To specify the nature of these differences, data from the FORWARD and BACKWARD groups were used in pairwise comparisons: these groups had equivalent exposures to A and the reward and equivalent overlap of A and the reward but differed with respect to the predictive value of A. In test performance towards X, animals in the FORWARD group showed higher response probabilities (Fig. 1, P<0.05, χ2=5.14, d.f.=1), longer durations (Fig. 2, P<0.05, U=64), shorter latencies (results not shown; P= 0.05, U=70) and more extensions of the proboscis during a response (results not shown; P<0.05, U=69) than did animals in the BACKWARD group. In addition, a similar pattern emerged when the FORWARD and UNPAIRED groups were compared (response probabilities, Fig. 1, P<0.05, χ2=4.50, d.f.=1; duration, Fig. 2, P>0.05, U=109; latency, results not shown, P>0.05, U=94; number of proboscis extensions, results not shown, P<0.05, U=77.5). ‘Blocking’ would have been indicated by the reverse pattern of results: a lower response probability, a shorter duration, a longer latency and fewer extensions of the proboscis in the FORWARD compared with either the BACKWARD or the UNPAIRED group.

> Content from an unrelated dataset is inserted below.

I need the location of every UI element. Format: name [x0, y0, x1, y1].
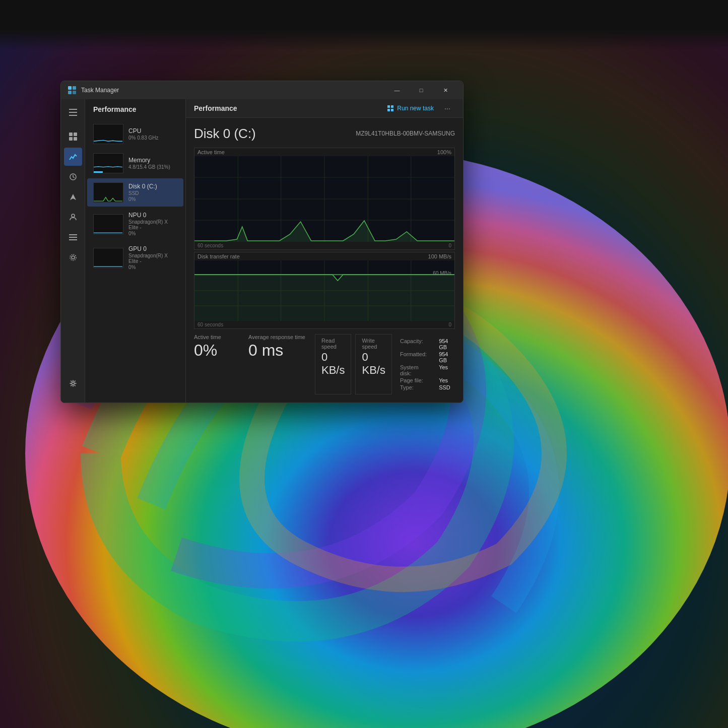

The trend for longer response durations in the PLACEMENT than in the FORWARD group was not significant (Fig. 2, P>0.05, U=111). The same was true for the differences between these two groups for response probability (Fig. 1, P>0.05, χ2=0.11, d.f.=1), latency (results not shown; P>0.05, U=119) and the number of proboscis extensions during a response (results not shown; P>0.05, U=117).

Finally, we compared response levels to the visual stimulus A (Fig. 1). There were no significant effects of training history (Fig. 1, P>0.05, χ2=0.39, d.f.=4). This absence of a conditioned response, however, does not imply that subjects did not establish memories for the visual stimulus, as is demonstrated indirectly by the interactions with subsequent odour learning (test responses, see above) and by the significant effect of visual pretraining on performance during the compound training phase (Fig. 1, P<0.01, H=13.9, d.f.=4).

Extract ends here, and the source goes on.